YOUR INSTRUCTIONS: Count every line in the data below where the word "Marçal" appears, then state only that count.

[Page-level text extractions]
※

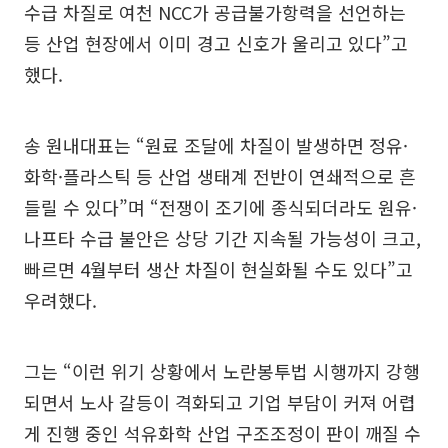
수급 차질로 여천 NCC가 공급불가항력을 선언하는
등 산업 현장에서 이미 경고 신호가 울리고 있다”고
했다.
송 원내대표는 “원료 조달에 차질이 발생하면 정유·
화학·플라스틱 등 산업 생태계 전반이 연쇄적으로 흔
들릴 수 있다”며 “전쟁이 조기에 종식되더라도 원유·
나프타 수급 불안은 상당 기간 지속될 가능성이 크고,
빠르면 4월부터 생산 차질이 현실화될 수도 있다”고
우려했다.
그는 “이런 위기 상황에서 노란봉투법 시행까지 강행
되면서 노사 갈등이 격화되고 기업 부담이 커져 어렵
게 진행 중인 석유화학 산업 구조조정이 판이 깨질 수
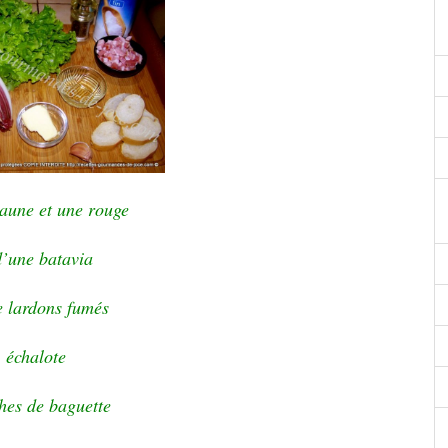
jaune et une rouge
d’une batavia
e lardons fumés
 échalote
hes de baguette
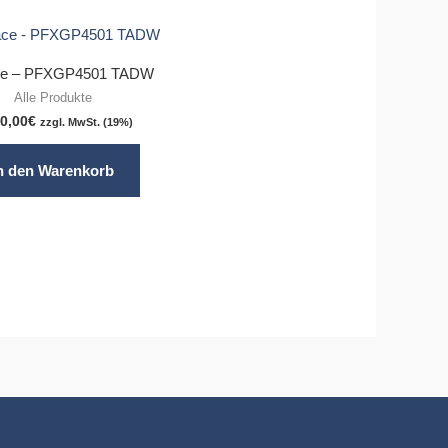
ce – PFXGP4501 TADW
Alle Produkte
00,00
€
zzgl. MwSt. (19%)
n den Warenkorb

※

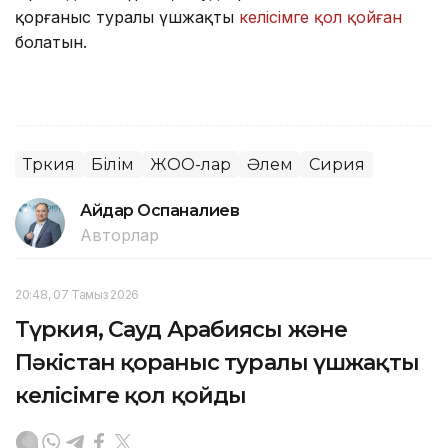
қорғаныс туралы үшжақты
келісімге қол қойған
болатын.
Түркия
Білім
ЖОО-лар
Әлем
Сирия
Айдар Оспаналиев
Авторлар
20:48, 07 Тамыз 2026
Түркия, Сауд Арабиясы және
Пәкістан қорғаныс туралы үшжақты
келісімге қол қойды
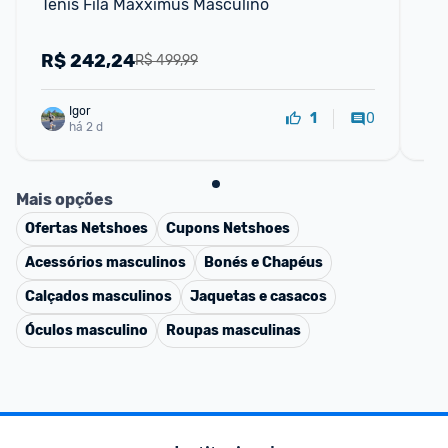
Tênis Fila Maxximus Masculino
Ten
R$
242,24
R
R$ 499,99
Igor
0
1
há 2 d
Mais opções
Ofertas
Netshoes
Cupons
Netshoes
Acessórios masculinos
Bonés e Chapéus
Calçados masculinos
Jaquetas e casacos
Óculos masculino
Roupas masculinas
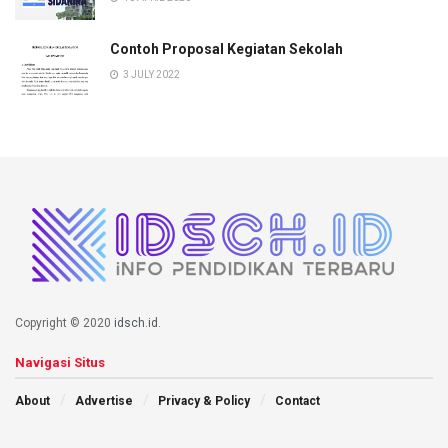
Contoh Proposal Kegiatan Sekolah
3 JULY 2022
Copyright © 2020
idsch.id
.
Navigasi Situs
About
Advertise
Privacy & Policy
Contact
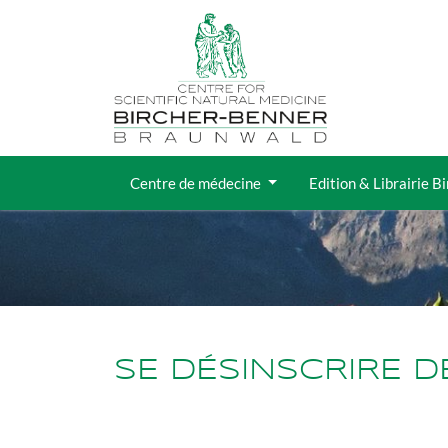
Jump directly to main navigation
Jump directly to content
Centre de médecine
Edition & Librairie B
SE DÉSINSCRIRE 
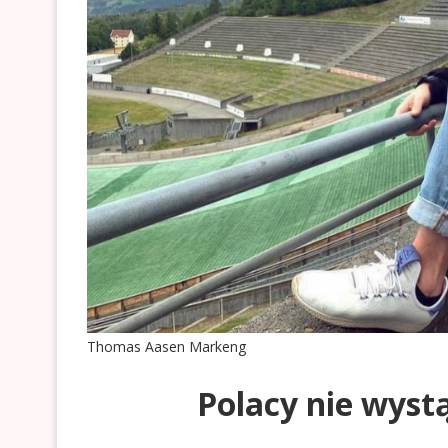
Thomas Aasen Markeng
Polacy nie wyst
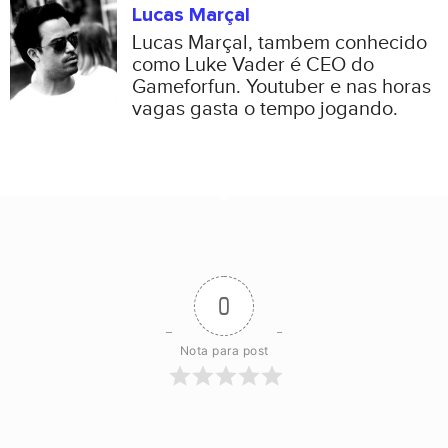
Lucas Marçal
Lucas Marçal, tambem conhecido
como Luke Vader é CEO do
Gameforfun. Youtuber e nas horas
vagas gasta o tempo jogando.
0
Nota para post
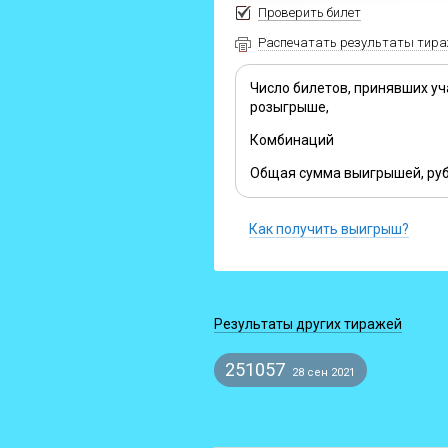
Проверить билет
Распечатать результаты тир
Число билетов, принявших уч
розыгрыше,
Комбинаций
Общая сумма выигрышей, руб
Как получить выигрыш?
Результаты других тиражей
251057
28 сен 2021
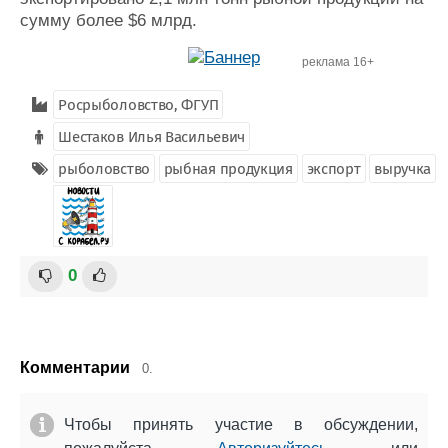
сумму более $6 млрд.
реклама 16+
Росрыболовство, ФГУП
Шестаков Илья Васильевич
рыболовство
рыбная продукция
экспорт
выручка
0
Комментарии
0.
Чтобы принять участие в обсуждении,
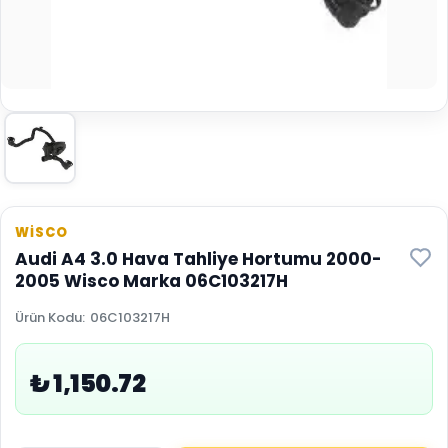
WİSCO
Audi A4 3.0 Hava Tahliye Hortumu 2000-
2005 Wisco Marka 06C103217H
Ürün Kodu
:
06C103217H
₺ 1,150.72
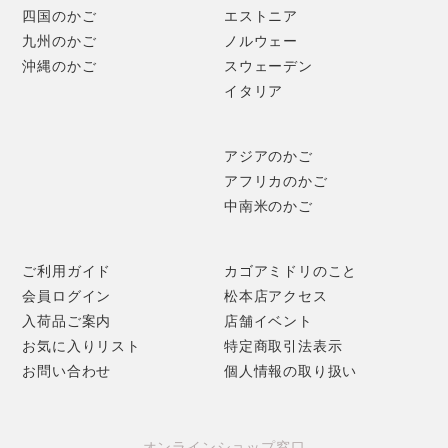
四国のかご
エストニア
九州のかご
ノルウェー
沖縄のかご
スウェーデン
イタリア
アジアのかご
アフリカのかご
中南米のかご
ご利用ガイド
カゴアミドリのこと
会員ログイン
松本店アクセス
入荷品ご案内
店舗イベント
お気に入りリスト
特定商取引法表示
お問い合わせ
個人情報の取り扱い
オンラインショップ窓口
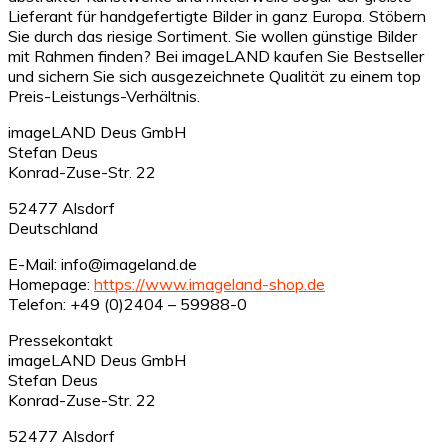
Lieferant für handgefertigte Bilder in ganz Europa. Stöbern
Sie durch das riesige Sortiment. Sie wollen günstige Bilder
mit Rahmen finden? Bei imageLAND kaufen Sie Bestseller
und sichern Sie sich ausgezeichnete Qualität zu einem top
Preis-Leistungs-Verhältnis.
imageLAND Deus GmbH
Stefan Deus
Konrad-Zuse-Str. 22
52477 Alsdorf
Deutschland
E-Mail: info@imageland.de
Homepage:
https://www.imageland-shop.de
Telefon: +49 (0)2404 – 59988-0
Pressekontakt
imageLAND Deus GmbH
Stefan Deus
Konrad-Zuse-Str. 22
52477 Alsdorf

※

COMPLETED TASK: 2